Dans une correspondance officielle adressée au président de l’Assemblée nationale, l’élu d’Ituri a transmis une question orale avec débat destinée au ministre des Postes, Télécommunications et Nouvelles Technologies de l’Information et de la Communication (PT-NTIC). Son objectif est d’obtenir des réponses claires sur les causes de la détérioration persistante des services de télécommunication observée à travers le pays.
Selon le député, la dégradation des réseaux mobiles et de l’internet ne constitue plus un simple désagrément technique. Elle représente aujourd’hui un véritable frein aux activités économiques, administratives, éducatives et sociales de millions de citoyens. À l’heure où le numérique devient un levier essentiel du développement, de nombreux usagers dénoncent quotidiennement des appels interrompus, des connexions instables et des débits internet largement inférieurs aux attentes.

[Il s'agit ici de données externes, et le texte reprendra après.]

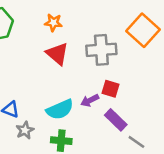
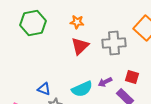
red triangle: (57, 54) -> (80, 46), turned 36
red square: (110, 89) -> (132, 77), moved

Pourtant, les opérateurs de télécommunications continuent de réaliser d’importants revenus grâce à l’augmentation constante du nombre d’abonnés et à la forte demande en services numériques.

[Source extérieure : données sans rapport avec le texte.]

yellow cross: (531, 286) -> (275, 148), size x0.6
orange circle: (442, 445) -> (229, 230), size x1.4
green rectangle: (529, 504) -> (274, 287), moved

Pour faire toute la lumière sur cette situation, Jefferson Pene Mbaka demande au ministre de présenter à la représentation nationale des données précises sur l’état réel des réseaux de télécommunications dans chacune des provinces du pays. L’élu souhaite notamment connaître les indicateurs de qualité de service observés au cours des deux dernières années, notamment le taux de couverture, le nombre d’appels interrompus et les performances réelles des connexions internet.

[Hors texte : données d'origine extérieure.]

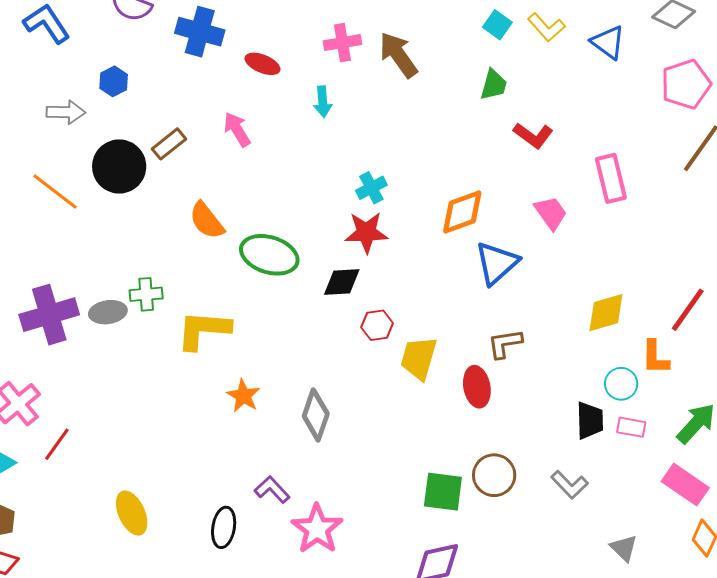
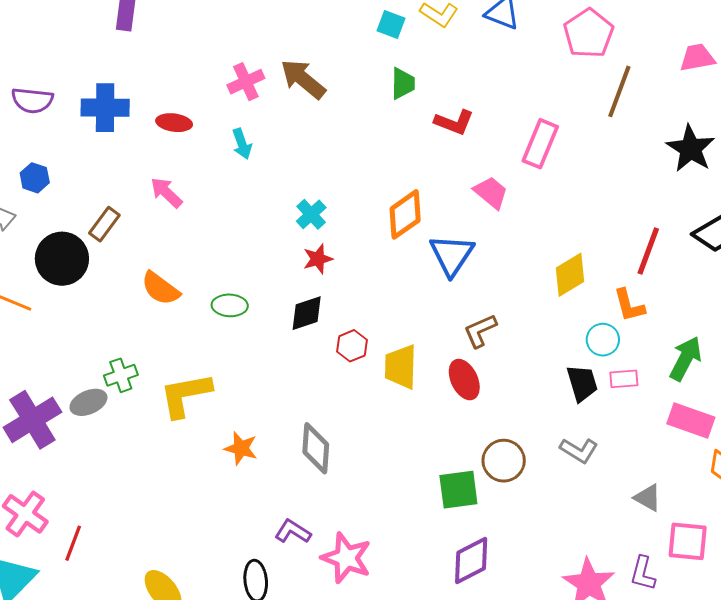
pink rectangle: (611, 178) -> (540, 144), turned 51
red star: (366, 232) -> (318, 259), size x0.7
green ellipse: (269, 255) -> (230, 305), size x0.6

Il s’interroge également sur les raisons pour lesquelles les populations continuent de subir des perturbations récurrentes alors que les opérateurs annoncent des chiffres d’affaires considérables. Par ailleurs, le député réclame des éclaircissements sur l’existence éventuelle d’audits indépendants réalisés récemment dans le secteur. Si de tels rapports existent, il demande pourquoi leurs conclusions n’ont pas été rendues publiques et quelles recommandations en sont ressorties.
La question des sanctions figure aussi au cœur de ses préoccupations. Le parlementaire veut savoir combien de mesures disciplinaires ou financières ont été infligées aux opérateurs pour non-respect des obligations de qualité de service au cours des cinq dernières années. Enfin, il interpelle le gouvernement sur la conformité réglementaire des entreprises de télécommunications et sur l’efficacité réelle de leurs cahiers des charges, dont les résultats tardent à se traduire par une amélioration tangible des services offerts aux citoyens.
Au-delà des aspects techniques, cette initiative parlementaire remet sur la table la question de la fracture numérique qui persiste entre les grandes agglomérations et plusieurs zones rurales du pays. Dans des territoires éloignés comme Mambasa, l’accès à une connexion fiable demeure souvent un défi quotidien. Cette réalité limite l’accès à l’information, aux services financiers numériques, à l’éducation en ligne ainsi qu’aux opportunités économiques offertes par les nouvelles technologies.
Pour de nombreux observateurs, l’amélioration de la qualité des réseaux ne relève plus uniquement du confort des utilisateurs. Elle constitue désormais un impératif de développement et d’inclusion sociale. À travers cette démarche, le député Jefferson Pene Mbaka entend pousser le gouvernement à renforcer les mécanismes de contrôle et de régulation du secteur. Son initiative pourrait également ouvrir un débat national sur la transparence des performances des opérateurs et sur le respect de leurs engagements envers les consommateurs.
Alors que les attentes des citoyens ne cessent de croître, la réponse du ministre des PT-NTIC sera particulièrement suivie. Elle pourrait permettre d’évaluer l’efficacité des politiques publiques dans un secteur devenu stratégique pour l’avenir économique et social de la République démocratique du Congo. Pour les usagers congolais, l’espoir est désormais que cette interpellation parlementaire débouche sur des mesures concrètes capables d’améliorer durablement la qualité des services de télécommunications à travers le pays.